_DATASET CONTENT_:
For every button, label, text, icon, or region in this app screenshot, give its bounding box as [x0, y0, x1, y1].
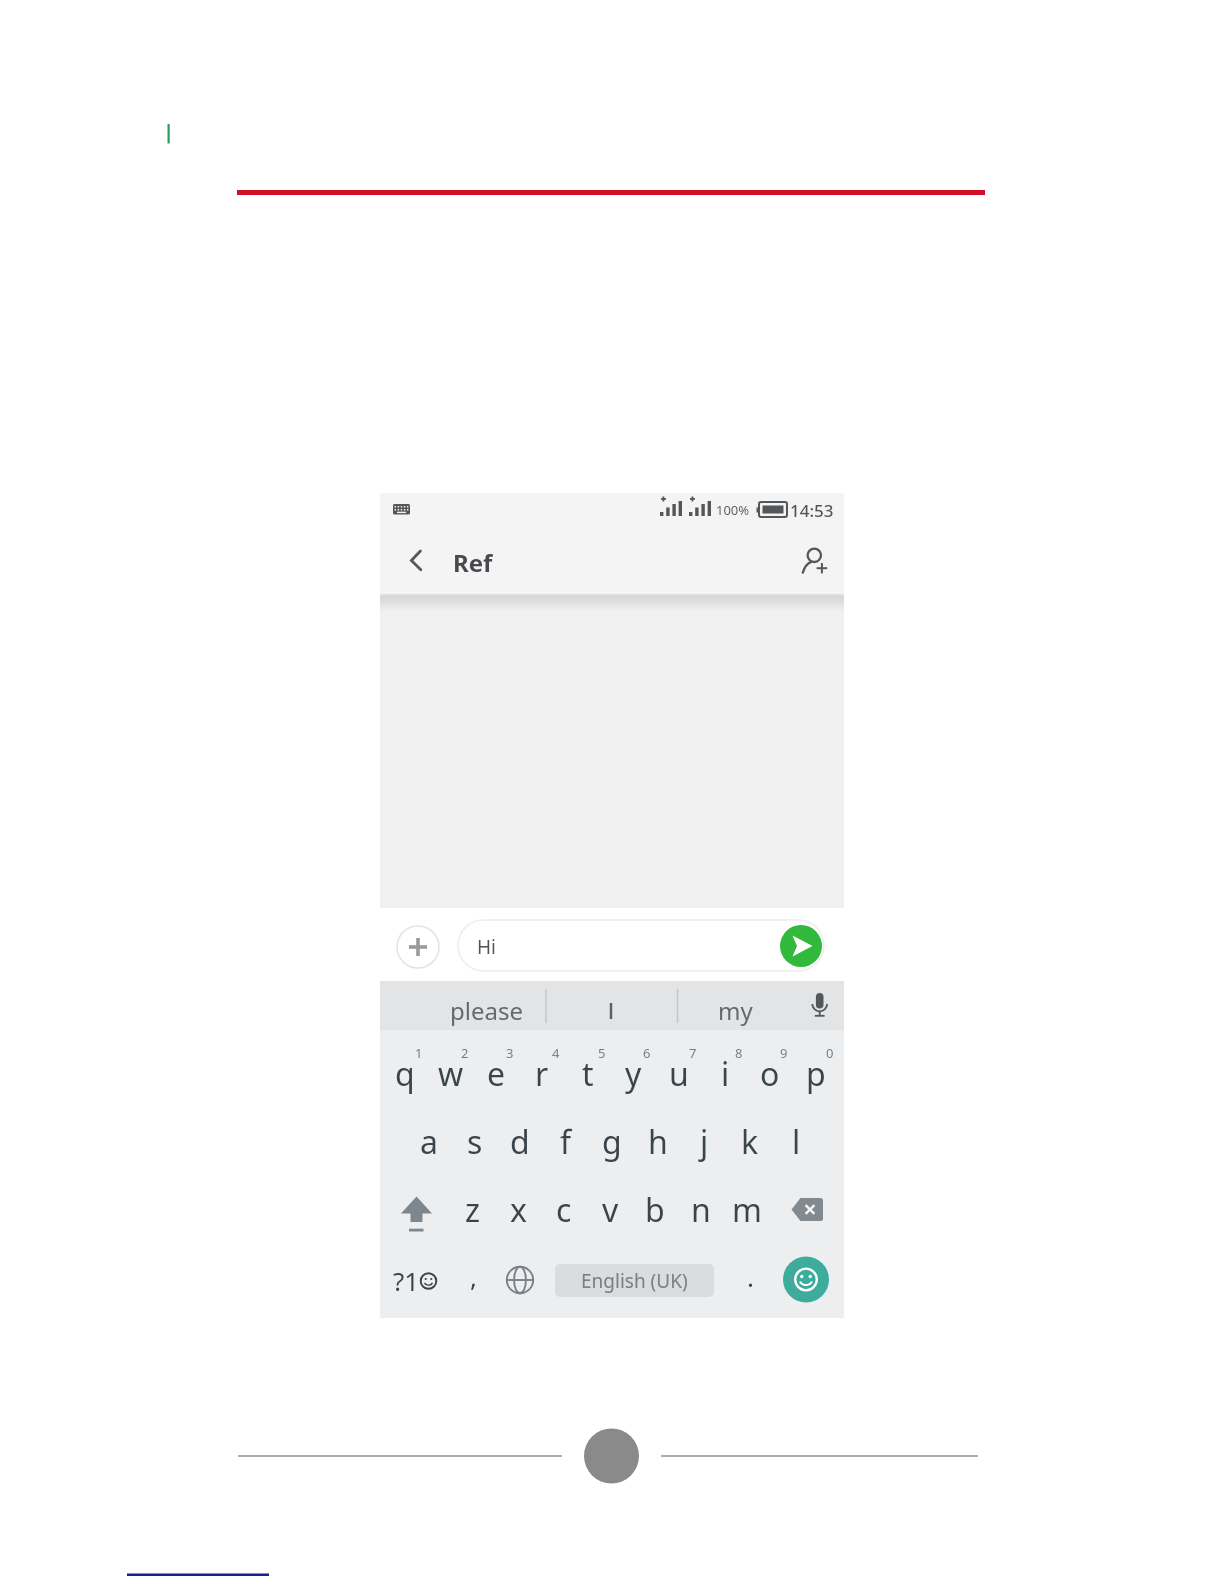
- button[interactable]: u: [657, 1052, 701, 1096]
- button[interactable]: h: [636, 1120, 680, 1164]
- staticText: g: [602, 1120, 622, 1164]
- staticText: u: [669, 1052, 689, 1096]
- button[interactable]: [458, 920, 824, 971]
- button[interactable]: [800, 990, 840, 1030]
- button[interactable]: b: [633, 1188, 677, 1232]
- staticText: v: [602, 1188, 619, 1232]
- staticText: c: [556, 1188, 572, 1232]
- staticText: 4: [552, 1044, 560, 1062]
- button[interactable]: ?1: [383, 1260, 429, 1300]
- button[interactable]: [783, 1256, 830, 1303]
- button[interactable]: z: [451, 1188, 495, 1232]
- button[interactable]: English (UK): [555, 1264, 714, 1297]
- staticText: 14:53: [790, 499, 834, 519]
- button[interactable]: [789, 1192, 827, 1230]
- staticText: t: [582, 1052, 594, 1096]
- staticText: 8: [735, 1044, 743, 1062]
- staticText: w: [438, 1052, 464, 1096]
- staticText: p: [806, 1052, 826, 1096]
- button[interactable]: d: [498, 1120, 542, 1164]
- button[interactable]: please: [421, 993, 551, 1027]
- staticText: f: [560, 1120, 572, 1164]
- button[interactable]: [561, 993, 661, 1027]
- staticText: 3: [506, 1044, 514, 1062]
- staticText: 6: [643, 1044, 651, 1062]
- button[interactable]: s: [453, 1120, 497, 1164]
- staticText: 0: [826, 1044, 834, 1062]
- button[interactable]: [780, 925, 822, 967]
- button[interactable]: c: [542, 1188, 586, 1232]
- button[interactable]: a: [407, 1120, 451, 1164]
- staticText: English (UK): [581, 1268, 688, 1294]
- button[interactable]: [397, 926, 439, 968]
- button[interactable]: y: [611, 1052, 655, 1096]
- staticText: 2: [461, 1044, 469, 1062]
- button[interactable]: [794, 539, 838, 583]
- staticText: z: [465, 1188, 481, 1232]
- staticText: a: [420, 1120, 438, 1164]
- staticText: d: [510, 1120, 530, 1164]
- button[interactable]: g: [590, 1120, 634, 1164]
- staticText: j: [700, 1120, 709, 1164]
- button[interactable]: p: [794, 1052, 838, 1096]
- staticText: ,: [470, 1259, 477, 1294]
- button[interactable]: t: [566, 1052, 610, 1096]
- button[interactable]: w: [429, 1052, 473, 1096]
- staticText: .: [747, 1259, 754, 1294]
- button[interactable]: [500, 1260, 540, 1300]
- staticText: r: [535, 1052, 549, 1096]
- staticText: 100%: [716, 501, 750, 517]
- button[interactable]: k: [728, 1120, 772, 1164]
- staticText: i: [721, 1052, 730, 1096]
- staticText: m: [732, 1188, 762, 1232]
- button[interactable]: x: [496, 1188, 540, 1232]
- button[interactable]: ,: [458, 1256, 488, 1296]
- staticText: l: [792, 1120, 801, 1164]
- staticText: x: [510, 1188, 527, 1232]
- staticText: Hi: [477, 934, 496, 960]
- button[interactable]: v: [588, 1188, 632, 1232]
- button[interactable]: n: [679, 1188, 723, 1232]
- staticText: q: [395, 1052, 415, 1096]
- staticText: my: [718, 994, 753, 1027]
- button[interactable]: l: [774, 1120, 818, 1164]
- button[interactable]: my: [690, 993, 780, 1027]
- button[interactable]: e: [474, 1052, 518, 1096]
- staticText: 7: [689, 1044, 697, 1062]
- staticText: h: [648, 1120, 668, 1164]
- staticText: k: [741, 1120, 759, 1164]
- staticText: please: [450, 994, 523, 1027]
- staticText: Ref: [453, 546, 493, 574]
- staticText: 5: [598, 1044, 606, 1062]
- staticText: 9: [780, 1044, 788, 1062]
- button[interactable]: r: [520, 1052, 564, 1096]
- staticText: 1: [415, 1044, 423, 1062]
- staticText: b: [645, 1188, 665, 1232]
- staticText: ?1: [393, 1263, 420, 1298]
- staticText: o: [760, 1052, 780, 1096]
- staticText: y: [625, 1052, 642, 1096]
- button[interactable]: [398, 1192, 436, 1230]
- staticText: n: [691, 1188, 711, 1232]
- button[interactable]: j: [682, 1120, 726, 1164]
- staticText: e: [487, 1052, 506, 1096]
- button[interactable]: q: [383, 1052, 427, 1096]
- button[interactable]: .: [735, 1256, 765, 1296]
- button[interactable]: m: [725, 1188, 769, 1232]
- button[interactable]: f: [544, 1120, 588, 1164]
- button[interactable]: [395, 535, 445, 585]
- button[interactable]: i: [703, 1052, 747, 1096]
- button[interactable]: o: [748, 1052, 792, 1096]
- staticText: s: [467, 1120, 483, 1164]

_WHAT IS BEING ASKED_:
If a line in the data above contains "please", return that line.

_RESPONSE TO THE EXERCISE_:
- button[interactable]: please: [421, 993, 551, 1027]
- staticText: please: [450, 994, 523, 1027]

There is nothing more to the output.